COMMENT: Fans pay to watch football and not hooliganism

HOOLIGANISM is detrimental to football and thousands of genuine fans that paid their way into Barbourfields Stadium to watch arguably the biggest game in the domestic league pitting Highlanders and Dynamos will have found the disgusting events that unfolded on Sunday all depressingly familiar.

Sadly, people with no connection to the mayhem caused by easily identifiable thugs are deprived of the entertainment they would have paid for and their lives are placed at risk by the madness of the notorious minority.

Football loving fans cannot continue to be prisoners and live with this dysfunction each time they visit our stadia to unwind after toiling throughout the week.

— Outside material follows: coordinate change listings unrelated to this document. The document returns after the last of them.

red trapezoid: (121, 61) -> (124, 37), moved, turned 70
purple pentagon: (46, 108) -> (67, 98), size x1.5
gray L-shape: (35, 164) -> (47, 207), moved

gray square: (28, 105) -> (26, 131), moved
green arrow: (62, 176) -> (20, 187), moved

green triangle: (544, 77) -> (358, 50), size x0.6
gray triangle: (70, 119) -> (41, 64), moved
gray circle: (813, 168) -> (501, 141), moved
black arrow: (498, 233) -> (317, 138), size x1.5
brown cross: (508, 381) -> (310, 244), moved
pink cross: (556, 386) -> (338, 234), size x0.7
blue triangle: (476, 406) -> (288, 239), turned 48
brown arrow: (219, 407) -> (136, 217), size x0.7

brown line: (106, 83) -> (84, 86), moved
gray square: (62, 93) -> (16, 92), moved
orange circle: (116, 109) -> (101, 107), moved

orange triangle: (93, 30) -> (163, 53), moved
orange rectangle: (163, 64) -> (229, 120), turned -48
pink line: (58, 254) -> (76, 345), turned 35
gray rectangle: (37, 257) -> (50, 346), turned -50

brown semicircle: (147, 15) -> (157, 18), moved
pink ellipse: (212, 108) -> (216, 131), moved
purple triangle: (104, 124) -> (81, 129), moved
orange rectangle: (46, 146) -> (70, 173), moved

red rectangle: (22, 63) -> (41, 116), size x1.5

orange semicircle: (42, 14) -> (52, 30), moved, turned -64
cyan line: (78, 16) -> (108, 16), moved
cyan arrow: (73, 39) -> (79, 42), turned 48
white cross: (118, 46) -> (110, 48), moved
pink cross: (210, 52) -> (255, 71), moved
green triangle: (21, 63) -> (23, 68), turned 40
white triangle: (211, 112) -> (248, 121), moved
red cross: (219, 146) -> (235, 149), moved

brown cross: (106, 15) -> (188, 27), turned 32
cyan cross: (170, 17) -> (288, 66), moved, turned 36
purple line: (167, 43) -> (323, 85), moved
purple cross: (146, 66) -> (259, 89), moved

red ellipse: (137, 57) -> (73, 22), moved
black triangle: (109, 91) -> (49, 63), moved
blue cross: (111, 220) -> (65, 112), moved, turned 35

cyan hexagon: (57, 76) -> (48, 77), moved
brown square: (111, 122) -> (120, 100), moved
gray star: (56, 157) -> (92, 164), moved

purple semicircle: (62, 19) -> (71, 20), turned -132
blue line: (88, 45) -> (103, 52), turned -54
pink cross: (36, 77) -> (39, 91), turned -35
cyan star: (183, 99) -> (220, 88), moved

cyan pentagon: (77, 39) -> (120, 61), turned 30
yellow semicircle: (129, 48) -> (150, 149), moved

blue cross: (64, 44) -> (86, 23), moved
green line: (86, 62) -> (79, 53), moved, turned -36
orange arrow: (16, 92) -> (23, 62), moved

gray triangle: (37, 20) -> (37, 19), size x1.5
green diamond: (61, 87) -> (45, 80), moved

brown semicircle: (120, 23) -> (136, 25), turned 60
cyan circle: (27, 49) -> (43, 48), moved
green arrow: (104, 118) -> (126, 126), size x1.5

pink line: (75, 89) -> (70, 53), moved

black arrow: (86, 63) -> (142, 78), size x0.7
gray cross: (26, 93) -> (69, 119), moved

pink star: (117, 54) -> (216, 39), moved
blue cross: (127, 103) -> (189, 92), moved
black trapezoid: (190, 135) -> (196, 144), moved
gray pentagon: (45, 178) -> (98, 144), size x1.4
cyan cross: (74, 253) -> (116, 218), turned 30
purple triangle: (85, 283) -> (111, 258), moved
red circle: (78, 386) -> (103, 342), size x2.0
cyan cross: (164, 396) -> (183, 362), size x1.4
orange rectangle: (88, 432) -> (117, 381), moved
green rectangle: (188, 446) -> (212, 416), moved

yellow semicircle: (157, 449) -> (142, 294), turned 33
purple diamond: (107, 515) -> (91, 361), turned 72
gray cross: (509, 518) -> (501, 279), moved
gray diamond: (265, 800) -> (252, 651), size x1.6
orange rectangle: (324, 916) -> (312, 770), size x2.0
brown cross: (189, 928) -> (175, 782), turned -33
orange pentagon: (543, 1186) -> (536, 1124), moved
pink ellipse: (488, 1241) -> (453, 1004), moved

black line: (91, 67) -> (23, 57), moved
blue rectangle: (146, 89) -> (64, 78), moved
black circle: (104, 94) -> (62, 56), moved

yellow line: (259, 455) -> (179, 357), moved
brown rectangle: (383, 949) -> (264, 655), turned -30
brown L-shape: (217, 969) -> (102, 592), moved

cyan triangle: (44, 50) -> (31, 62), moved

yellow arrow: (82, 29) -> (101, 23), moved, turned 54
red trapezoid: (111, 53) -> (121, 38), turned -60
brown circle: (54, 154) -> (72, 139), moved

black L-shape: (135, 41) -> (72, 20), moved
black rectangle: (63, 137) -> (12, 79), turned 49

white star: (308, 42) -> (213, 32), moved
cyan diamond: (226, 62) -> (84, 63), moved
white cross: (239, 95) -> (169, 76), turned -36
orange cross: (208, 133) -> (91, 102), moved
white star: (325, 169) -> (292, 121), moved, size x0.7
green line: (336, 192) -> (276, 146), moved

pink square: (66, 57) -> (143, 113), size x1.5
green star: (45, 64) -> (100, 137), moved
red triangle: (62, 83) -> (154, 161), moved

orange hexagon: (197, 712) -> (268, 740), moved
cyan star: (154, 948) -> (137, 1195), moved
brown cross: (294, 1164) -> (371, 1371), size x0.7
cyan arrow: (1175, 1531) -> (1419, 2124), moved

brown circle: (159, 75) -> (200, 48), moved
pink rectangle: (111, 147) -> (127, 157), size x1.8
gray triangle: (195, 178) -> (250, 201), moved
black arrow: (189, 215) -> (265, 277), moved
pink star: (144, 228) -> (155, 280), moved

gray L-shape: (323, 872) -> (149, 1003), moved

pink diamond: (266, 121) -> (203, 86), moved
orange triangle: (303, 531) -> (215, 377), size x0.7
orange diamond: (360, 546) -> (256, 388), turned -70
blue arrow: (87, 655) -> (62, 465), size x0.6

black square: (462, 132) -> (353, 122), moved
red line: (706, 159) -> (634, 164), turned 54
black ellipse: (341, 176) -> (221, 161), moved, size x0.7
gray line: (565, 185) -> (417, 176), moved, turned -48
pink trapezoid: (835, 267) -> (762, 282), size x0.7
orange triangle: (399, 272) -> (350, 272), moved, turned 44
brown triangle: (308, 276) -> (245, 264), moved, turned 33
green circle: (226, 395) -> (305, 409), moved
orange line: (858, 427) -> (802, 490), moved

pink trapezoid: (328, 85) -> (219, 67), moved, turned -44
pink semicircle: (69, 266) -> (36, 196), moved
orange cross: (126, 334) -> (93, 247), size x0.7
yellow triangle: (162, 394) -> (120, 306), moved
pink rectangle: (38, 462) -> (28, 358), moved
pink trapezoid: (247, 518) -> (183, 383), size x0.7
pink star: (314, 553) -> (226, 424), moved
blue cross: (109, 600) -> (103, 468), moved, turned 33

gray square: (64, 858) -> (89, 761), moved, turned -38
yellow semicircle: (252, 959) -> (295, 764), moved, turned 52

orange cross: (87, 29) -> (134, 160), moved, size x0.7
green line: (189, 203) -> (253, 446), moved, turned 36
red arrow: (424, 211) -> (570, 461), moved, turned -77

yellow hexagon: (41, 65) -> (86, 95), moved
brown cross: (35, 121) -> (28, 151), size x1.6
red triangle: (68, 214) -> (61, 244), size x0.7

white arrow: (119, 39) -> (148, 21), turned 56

Hooligans must simply be brought to justice, but they seem to win every time, as nothing happens to them whenever their riotous actions cause commotion and taint what is supposedly the beautiful game.

They are allowed to roam our streets freely and return to the stadium as they please and cause trouble with impunity. Year in year out, the actors of stadium violence play the same script without consequences and clubs continue to be impoverished through hefty fines, yet nothing happens to these hoodlums.

At the end of the day, it’s the reputation of the clubs and residents that always take a hammering in the aftermath of abominable acts of violence and vandalism, and not the perpetrators.

Violence and vandalism in any form and at any place are criminal offences and until we start treating them as such, attending football matches involving Highlanders and Dynamos will be playing Russian roulette with the lives of law-abiding fans.

Do we first want to count bodies after a deadly stampede to then act appropriately? The football community needs to get its act together and weed out these undesirable elements from our stadia.

What happened last Sunday should not be allowed to happen again, but this can only be achieved when hooligans are convicted and banned from all our stadia. We can’t allow a small group of violent fans to ruin our football as is the case at the moment.

Fans know who these hooligans are and where they stay and unless tough measures are adopted and implemented, genuine fans will soon shun our football, and worse still the current thin sponsorship will take flight.

The Premier Soccer League suspended all league matches indefinitely because of the developing violent culture in our game.
The PSL says it’s engaging all key stakeholders to find lasting solutions to this rising barbarism and has scheduled meetings with the police, club security officers, marshals and stadium owners.

We hope that meeting will come up with a clear decisive outcome that will stop this ruinous behaviour otherwise we will one day relive the tragedy of the 2000 National Sports Stadium stampede that left 13 people dead.

The behaviour of hooligans seems to be aimed more at gaining prestige although sometimes it appears to be caused by events on the playing field, such as contested referee decisions or altercations between players.

National Sports Stadium

Referees and their assistants must also play ball by making the right calls because more often their dubious decisions spark violent reactions by fans.

To the hooligan this is all exciting and fun and the football authorities need to come up with an integrated approach to tackle the scourge.

Those manning the gates must do their job properly and not allow alcohol into the stadium. The number of beer bottles used as missiles at last Sunday’s abandoned game was shocking.

It seems no searching takes place and people can go into the stadium with anything on them. Marshals should also be well-trained for them to spot early signalling of potential trouble inside the stadium.

Clubs must also take their players and coaches for grooming lessons because their behaviour most often influences fans’ behaviours. Players and clubs have a responsibility to prevent any behaviour on the playing field that might provoke violence among fans.

In established leagues in Europe, clubs try to get to know their fans individually, which makes it easy to exclude unwanted behaviours from their stadium because they understand that the initiative for violent incidents is taken by just a few individuals.

Clubs must be watchdogs to call out individuals who indulge in negative acts for necessary sanctions to be taken.

If these unfortunate issues are not addressed as a matter of urgency, it may soon lead to the loss of lives.